If you would like to receive an email when updates are made to this post, please register here

Subscribe to this post's comments using RSS

Comments

 

AaronBertrand said:

I have a terabyte external WD drive, if you save me the time of constructing the script by sending it to me, I will try it out this week (once I clear out the space).  :-)

January 7, 2008 5:25 PM
 

AaronBertrand said:

On second thought, I think the script would be quite easy to construct.  :-)

January 7, 2008 5:26 PM
 

Adam Machanic said:

I doubt you'll find a dupe, but you can find one with almost no space needed...

---

create table #x

(

n tinyint null,

x1 uniqueidentifier default (newsequentialid()),

x2 uniqueidentifier default (newid()),

check (x1 <> x2)

)

while 1=1

begin

truncate table #x

insert #x default values 

declare @i int

set @i = 20

while @i > 0

begin

begin try

insert #x (n) select n from #x

end try

begin catch

select 'some problem happened... dupe?'

break

end catch

set @i = @i - 1

end

if @i > 0 --problem?

break

end

---

January 7, 2008 5:44 PM
 

Peter W. DeBetta said:

What about tempdb?

January 7, 2008 5:58 PM
 

Pieter said:

This article may provide some insight into the question posed

http://sqljunkies.com/Article/4067A1B1-C31C-4EAF-86C3-80513451FC03.scuk

January 8, 2008 8:34 AM
 

Denis Gobo said:

Adam,  the check constraint just makes sure that the values are not same on the same row

create table #x2

(x1 int,x2 int,check (x1 <> x2))

insert #x2 values(1,2)

insert #x2 values(2,1)

insert #x2 values(2,1)

select * from #x2

I want to check that the value in x1 does not exists in any row in x2

so basically I created 2 tables, both between 10 and 20 billion rows

then I did select * from table 1 where exists(select * from table 2 where 1.id =2.id)

And nothing

January 8, 2008 12:36 PM
 

Denis Gobo said:

>>What about tempdb?

or the log file? I did a shrink every 10 million inserts

January 8, 2008 12:37 PM
 

AaronBertrand said:

Adam, I think you are checking for a much more obscure possibility... that a NEWID() happens upon a single instance of a NEWSEQUENTIALID().  What Denis is trying to determine is how likely it is that you will ever hit a previously-assigned NEWSEQUENTIALID()... there is a big difference.

January 8, 2008 4:18 PM
 

Adam Machanic said:

Aaron: Good point.  

One thing I've noticed in the past is that the first character of the third "group" is always "4" for GUIDs created with NEWID().  And from what I've seen so far, it's always "D" for GUIDs created with NEWSEQUENTIALID().  If both of these two patterns are always true, there can never be a collision.  I seem to recall that the "4" is done on purpose for some reason, but I'm not sure about the "D".  Anyone know?

January 8, 2008 6:41 PM
 

Denis Gobo said:

>>One thing I've noticed in the past is that the first character of the third "group" is always "4" for GUIDs created with NEWID().  

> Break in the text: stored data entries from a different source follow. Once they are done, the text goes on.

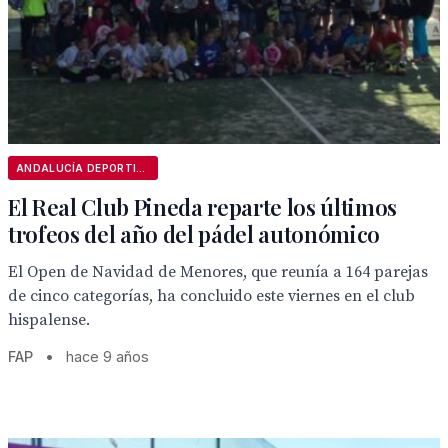
ANDALUCÍA DEPORTIVA
El Real Club Pineda reparte los últimos
trofeos del año del pádel autonómico
El Open de Navidad de Menores, que reunía a 164 parejas
de cinco categorías, ha concluido este viernes en el club
hispalense.
FAP
•
hace 9 años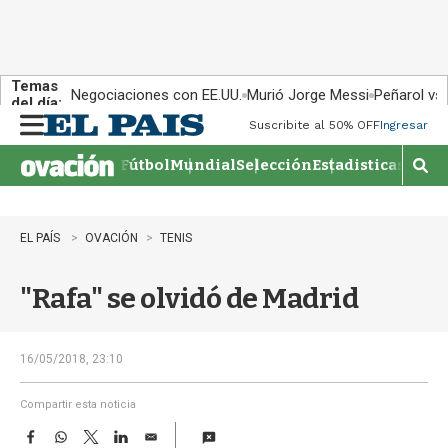
Temas
Negociaciones con EE.UU.
Murió Jorge Messi
Peñarol vs
del día:
Suscribite al 50% OFF
Ingresar
M
e
Fútbol
Mundial
Selección
Estadisticas
Agen
n
M
u
o
s
t
EL PAÍS
OVACIÓN
TENIS
r
a
"Rafa" se olvidó de Madrid
r
b
�
s
16/05/2018, 23:10
q
u
Compartir esta noticia
e
F
W
T
L
E
d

I just checked one of our table and that looks correct

January 10, 2008 9:53 AM
 

Mike Walbert said:

I've found three newid() calls leading in very different times (over the course of 2 days) to:

1DC674B3-C85D-11DC-98BD-000C29C94123

DF12F3EC-C868-11DC-98BD-000C29C94123

62DB2E89-C869-11DC-98BD-000C29C94123

January 22, 2008 1:11 PM
 

Joshua said:

Mike Walbert appears to be using Windows 9x or NT4. That is the old guid generator algorithm and it can't duplicate (MAC addr + counter + reboot counter).

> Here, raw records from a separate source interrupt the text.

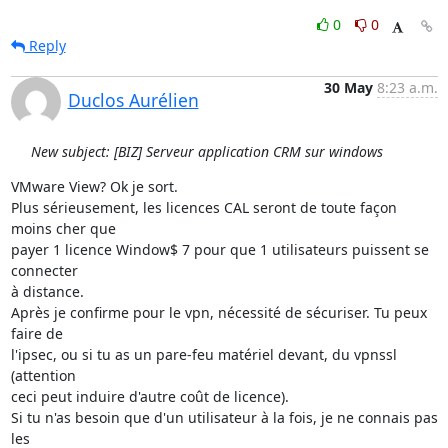
0
0
Reply
30 May
8:23 a.m.
Duclos Aurélien
New subject: [BIZ] Serveur application CRM sur windows
VMware View? Ok je sort.

Plus sérieusement, les licences CAL seront de toute façon 
moins cher que 

payer 1 licence Window$ 7 pour que 1 utilisateurs puissent se 
connecter 

à distance.

Après je confirme pour le vpn, nécessité de sécuriser. Tu peux 
faire de 

l'ipsec, ou si tu as un pare-feu matériel devant, du vpnssl 
(attention 

ceci peut induire d'autre coût de licence).

Si tu n'as besoin que d'un utilisateur à la fois, je ne connais pas 
les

September 8, 2008 11:59 AM
 

Gerardo said:

Using SQL 2008 on W7 or W2008, the NEWID always generates a uuids with a 4 in the 14th position.

26D96F22-DE61-42A3-9699-0E5587AD4835

3DF1DD17-3213-47D3-9737-0F2B1B0F8FF0

AE287E89-384D-42D0-9764-142FBB2B7CC9

D6049CD0-E96F-43CD-A039-169209D49D37

891D51C0-6567-493F-ACE4-1EB703AEEA54

61FB216E-4245-4730-9790-2F01C1FC5EB8

Creating many temp tables with NEWSEQUENTIALID generates uuids with a E in the 14th position:

09241602-54A6-E011-86A9-00155D016691

AB0CA418-54A6-E011-86A9-00155D016691

58CF5124-54A6-E011-86A9-00155D016691

7DCF5124-54A6-E011-86A9-00155D016691

A824672C-54A6-E011-86A9-00155D016691

So i expect that no collisions would ocurr, ever.

July 4, 2011 1:17 PM
 

joe ho said:

If GUID generation are true randomness:

The GUID is 128-bit but there are include 6 bit variant and version number.  So is actually 122-bit.  From the birthday problem, to get  50% GUID collision is actually only 2^62.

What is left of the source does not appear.